ROBERT STADLER WON WITH TEPHRA IRREGULAR BOMB SOFA THE “PRIX POUR L’INTELLIGENCE DE LA MAIN” OF THE LILIANE BETTENCOURT FOUNDATION IN 2012
A fragmented installation that ploughs the same furrow as Pools and pouf! (2004). Tephra suggests an ash-coloured telluric landscape; the ensemble is inspired by nature and more precisely by vulcanology. The bombs mentioned in the titles of the pieces refer, not to offensive weapons, but to the viscous matter ejected by a volcano that hits land forming random shapes. Taking his inspiration from these natural ejections, Robert Stadler proposed a complex set-up, he designed a sort of functional island entitled Irregular bomb that fulfils varioussitting needs that are, paradoxically, very carefully designed and ergonomic combining sofa, chaise longue and rug. This playground produces a new attitude, spacesharing, a cohabitation of desires. The other ejected residues that form the coffee table Trapezoid bomb, the armchair Spherical bomb, the stool Triangular bomb and the little sofa Drop bomb confirm the illusion that the will of the designer bowed down to the imperious energy of nature as the shapes seem to be born of chaos and the unexpected. Whether it be regarded as an “installation” or as “furniture”, the piece renews the notion of use and throws down the gauntlet to the strict Janseism of the moderns.
Robert Stadler was born in Vienna in 1966. The designer has always been drawn to the details of objects and the narratives they evoke. He studied design at the Istituto Europeo di Design in Milan before attending the École Nationale Supérieure de Création Industrielle in Paris in the late 1980s. He has continued to work in Paris ever since.

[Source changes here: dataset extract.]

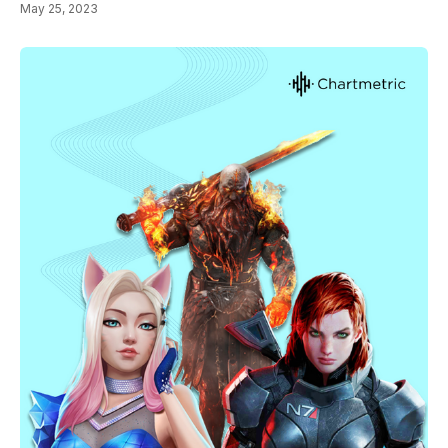
May 25, 2023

In 1992 Stadler co-founded the RADI Designers collective, whose varied practice revolved around the marriage of the everyday and the unusual. Stadler began to work on solo projects in 2002, though he continued to collaborate with RADI until the studio’s dissolution in 2008.
Stadler’s interests encompass both what he terms “aristocratic design” and objects typically deemed vulgar or absurd; he explores the possibilities for building bridges between the apparently incompatible. He is involved in furniture making, product, interaction design, art installations, and multimedia ac-tivities. He frequently questions objects’ established identities.
His furniture tends to both convey and destroy preconceived notions of what an object should be. Although works such as his Possible Furniture series may at times appear haphazard, they are perfectly constructed to fulfill their ergonomic purpose.